# Improving Neural Networks

Neural networks need tuning to work well. This is something that I have already discovered, playing with them around baseball stats and with neural net similators, that it's not easy to judge what the best network structure will be when we start out. Ng says "it's almost _impossible_ to correctly guess the right values for all [the variables in the network]"

## Some crucial parameters/hyperparameters

- \# number of layers
- \# hidden units
- learning rates
- activation functions

The process is iterative:
idea > code > experiment > idea

### What works?!?

The short answer is that we don't know. I love this, it reminds me of science and philosophy of science. Problems are idiosyncratic. The skill practitioner may have a lot of ideas, but rarely knows which ones will generate solutions. The idiosyncracies emerge from a number of different sorts of charactistics of the problem: how much data do you have? how many input features? what sort of hardware are you running? what type of problem (NLP, Vision, structured data, etc.) do you have? Intuitions from one field don't necessarily translate to another. (I would love to know whether he agrees with the statement "sometimes a good solution is found by combining diverse intutions, which may come from people who are less experienced in the particular domain." That's such a common feature of scientific discovery.)

## Good Process

Our abilty to efficiently go around the interative cycle (therefore) makes a big difference to our ability to find problem solutions. 

### Train/dev/test sets

You already basically know the train/test stuff. Development is basically testing for development. It's where we experiment with our ideas to see how they improve. The final test is for validating the final model; it's important because tuning could be fluke on the dev data, i.e., the tuning might be biased toward features of dev set, so if you don't have a dev set...
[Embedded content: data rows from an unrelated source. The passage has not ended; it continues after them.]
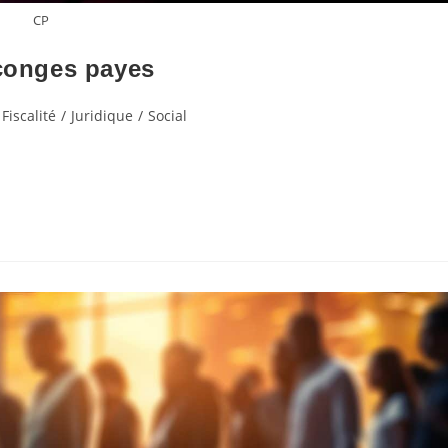
CP
 conges payes
Fiscalité
/
Juridique
/
Social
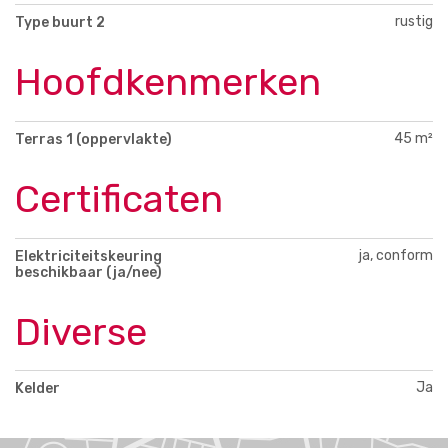
rustig
Type buurt 2
Hoofdkenmerken
45 m²
Terras 1 (oppervlakte)
Certificaten
ja, conform
Elektriciteitskeuring
beschikbaar (ja/nee)
Diverse
Ja
Kelder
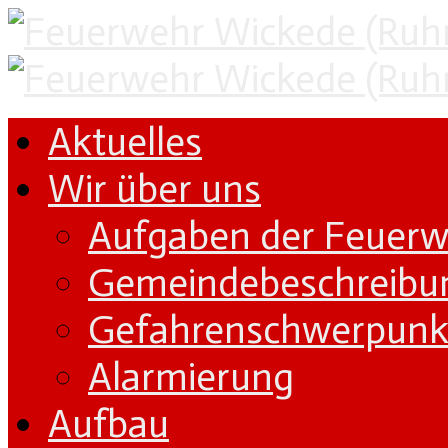
Aktuelles
Wir über uns
Aufgaben der Feuer
Gemeindebeschreibu
Gefahrenschwerpunk
Alarmierung
Aufbau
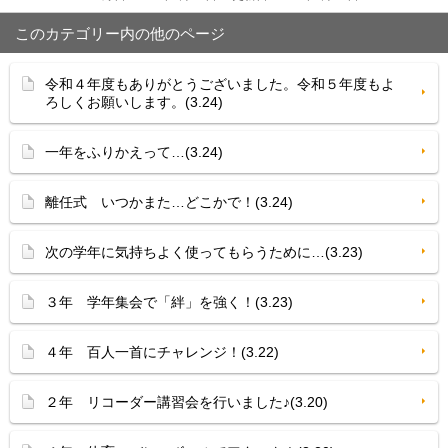
このカテゴリー内の他のページ
令和４年度もありがとうございました。令和５年度もよ
ろしくお願いします。(3.24)
一年をふりかえって…(3.24)
離任式 いつかまた…どこかで！(3.24)
次の学年に気持ちよく使ってもらうために…(3.23)
３年 学年集会で「絆」を強く！(3.23)
４年 百人一首にチャレンジ！(3.22)
２年 リコーダー講習会を行いました♪(3.20)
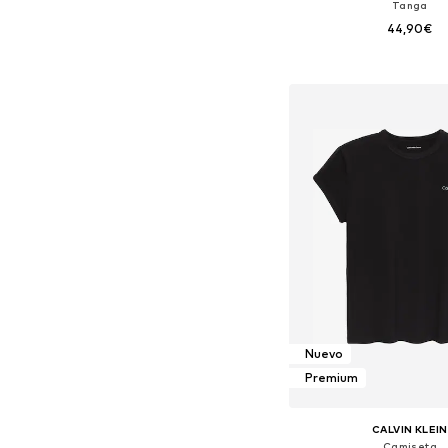
Tanga
44,90€
Tallas disponibles: XS, S
Añadir a la c
Nuevo
Premium
CALVIN KLEIN
Camiseta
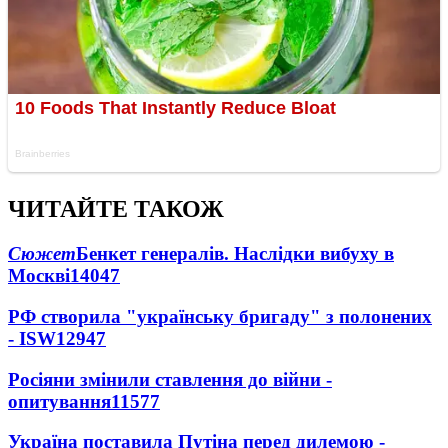
ЧИТАЙТЕ ТАКОЖ
Сюжет
Бенкет генералів. Наслідки вибуху в
Москві
14047
РФ створила "українську бригаду" з полонених
- ISW
12947
Росіяни змінили ставлення до війни -
опитування
11577
Україна поставила Путіна перед дилемою -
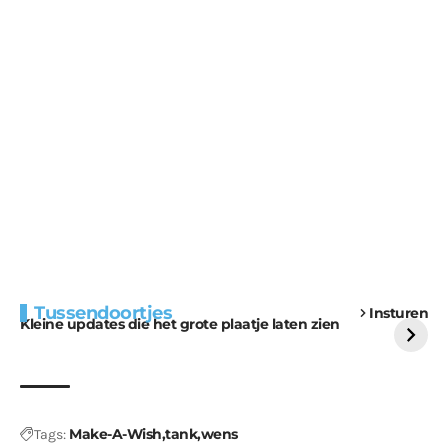
Extra bouwmateriaal
Tunnels blijven een
Tussendoortjes
Insturen
voor kabouters
uitdaging
Kleine updates die het grote plaatje laten zien
Make-A-Wish
tank
wens
Tags:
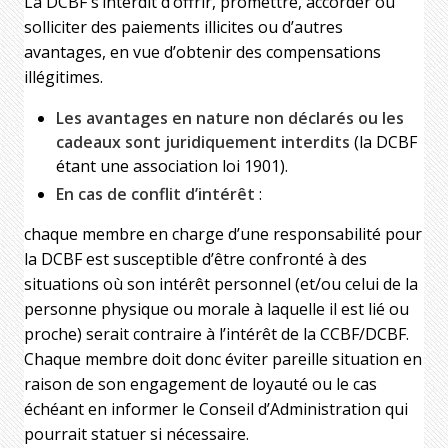
La DCBF s’interdit d’offrir, promettre, accorder ou
solliciter des paiements illicites ou d’autres
avantages, en vue d’obtenir des compensations
illégitimes.
Les avantages en nature non déclarés ou les
cadeaux sont juridiquement interdits
(la DCBF
étant une association loi 1901).
En cas de conflit d’intérêt
:
chaque membre en charge d’une responsabilité pour
la DCBF est susceptible d’être confronté à des
situations où son intérêt personnel (et/ou celui de la
personne physique ou morale à laquelle il est lié ou
proche) serait contraire à l’intérêt de la CCBF/DCBF.
Chaque membre doit donc éviter pareille situation en
raison de son engagement de loyauté ou le cas
échéant en informer le Conseil d’Administration qui
pourrait statuer si nécessaire.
**Size choices** Thinking about size: more training data improves model performance and NN really start to outperform other models when they have a lot of training data. Dev and test data sets must be large enough to produce reliable statistical information on model performance. Thus, when working with realtively small data sets, a 60/20/20 split is common. However, when working with much larger "big data" sets, we don't need such a large portion of dev and test sets. 10,000 examples for dev and test are usually ample for statistical validation and the model will be better if it has more data to learn with.

**Distribution** This is a no-brainer: ideally, your train and test set come from the same distribution. It's usually better not to use, say, web-scraped images for training and user uploaded images for testing. Ideally, of course, the distribution from which we do our training and testing is also the distribution which we're deploying on.

**No Test Set** Sometimes when we don't need an unbiased estimate of model performance, we skip the test set and just train and develop until we're satisfied with the model. 



## Bias and Variance

Examples. 

Suppose you have a problem that people can solve, like cat classificaiton. Then...

Train set error = 1% and dev set error = 11% has _high variance_.

Train set error = 15% and dev set error = 16% has _high bias_.

Train error = 15% and dev set error = 30% has _both_.

## Regularization 

Regularization is one of the best ways to handle high variance (overfitting.) 

When we regularize logistic regression, we add a regularization term.

$
J(w,b) = \frac{1}{m}\sum L(\hat(y)^{(i)},y^{i}) + \frac{\lambda}{2m}||w||^{2} _{2}
$


This is L2 regularization. It is the most common form of regularization.

An alternative is L1 regularization, named so because it eliminates the square of the parameter. It tends to make a model sparse, as you know.

### What's $\lambda$ ?

It's a constant hyperparameter that you have to tune. Note that in python ```lambda``` is a resrved keyworkd. Use ```lambd``` or similar in your code.

### For a neural net

$ J(w[1],b[1],...,w[l],b[l]) = \frac{1}{m}\sum\limits_{i=1}^m L(\hat{y}^i,y^i) + \frac{\lambda}{2m}\sum\limits_{l = 1}^L ||W^{[l]}||^2
$

### Why does this work

Short version: the penalty pushes the linear weights closer to zero, resulting in a simpler network.

Longer, better version: tanh is approximately linear near 0, so when we apply this to z, we get an approximately linear result when we move the weights closer to 0. As a result, the complex over-fitting functions (which are non-linear) are not computable. 

## Dropout Regularization

This is an alternative to L2 regularization.